How to inject HTML code into every delivered HTML page?

Solution 1:

I am not sure why this hasn't been mentioned in the list of answer. Sorry if it took me 2 years to see this question...

The easiest, most powerful way to do what you want to do what you want is using an Apache filter.

Just have:

ExtFilterDefine css_changer mode=output intype=text/html cmd="/some/php/script.php"
SetOutputFilter css_changer

A possible script:

#!/usr/bin/php
<?

#phpinfo(); // Uncomment to see ALL env variables
$host = $_ENV["HTTP_HOST"]; // www.site.com
$script_name = $_ENV["SCRIPT_NAME"]; // /theme/green/style.css
$pi = pathinfo($script_name);
$type = $pi['extension'];
#print "$host $script  $type";

$stdin = STDIN;

while($line = fgets($stdin)){
  $line = preg_replace('/a/', 'A', $line);

  fwrite(STDOUT, $line);
}
fclose(STDOUT);
?>

This will change all "a"s into "A"s .

Be sure to enable filter in your httpd.conf, like this:

LoadModule ext_filter_module libexec/apache2/mod_ext_filter.so

This question ranks really up in Google and there isn't much out there in terms of forums

Solution 2:

You could do this: Work with mod_rewrite to change requests from

/some/static/page.html

to

/htmlinjector.php?url=/some/static/page.html

then use PHP (or whatever you find appropriate) to do the file-manipulation. Add an output cache to improve performance.

As an alternative, Apache Handlers sound helpful:

Modifying static content using a CGI script

The following directives will cause requests for files with the html extension to trigger the launch of the footer.pl CGI script.

Action add-footer /cgi-bin/footer.pl
AddHandler add-footer .html

Then the CGI script is responsible for sending the originally requested document (pointed to by the PATH_TRANSLATED environment variable) and making whatever modifications or additions are desired.

This is more or less what the mod_rewrite approach would do, only with less hackery.


Solution 3:

Here is a tutorial on how to use mod_proxy_html to edit the links on a webpage ( the content).

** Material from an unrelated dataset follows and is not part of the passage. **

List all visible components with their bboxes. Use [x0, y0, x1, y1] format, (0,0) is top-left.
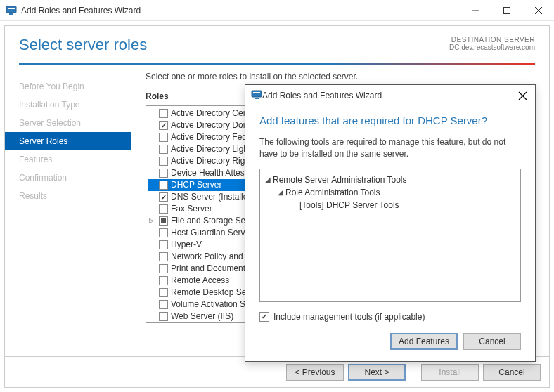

You might be able to apply this modify the html you want.

UPDATE: Are you sure you want to go this route? I think Apache is meant to serve content, not create it. This would probably go in the view part of a MVC framework. The reason I wouldn't recommend this is you are breaking the rule of modularity. Your web application will be intertwined with the application that server it, complicating future upgrades, moves, etc.


Solution 4:

I would prefer to do this with mod_rewrite and SSI.

First put the path into an environment variable

RewriteCond %{IS_SUBREQ} false
RewriteRule ^(/.*\.html) /page.shtml [E:filename:$1]

then process that in the shtml file

<!--#include virtual="$filename"-->

(parts of this solution are based on a stackoverflow question https://stackoverflow.com/questions/40133/getting-apache-to-modify-static-webpages-on-the-fly/1196832 )


Solution 5:

mod_sed is a good fit here. You can create an output filter that matches the closing head or body tag, for example, and insert your html before it.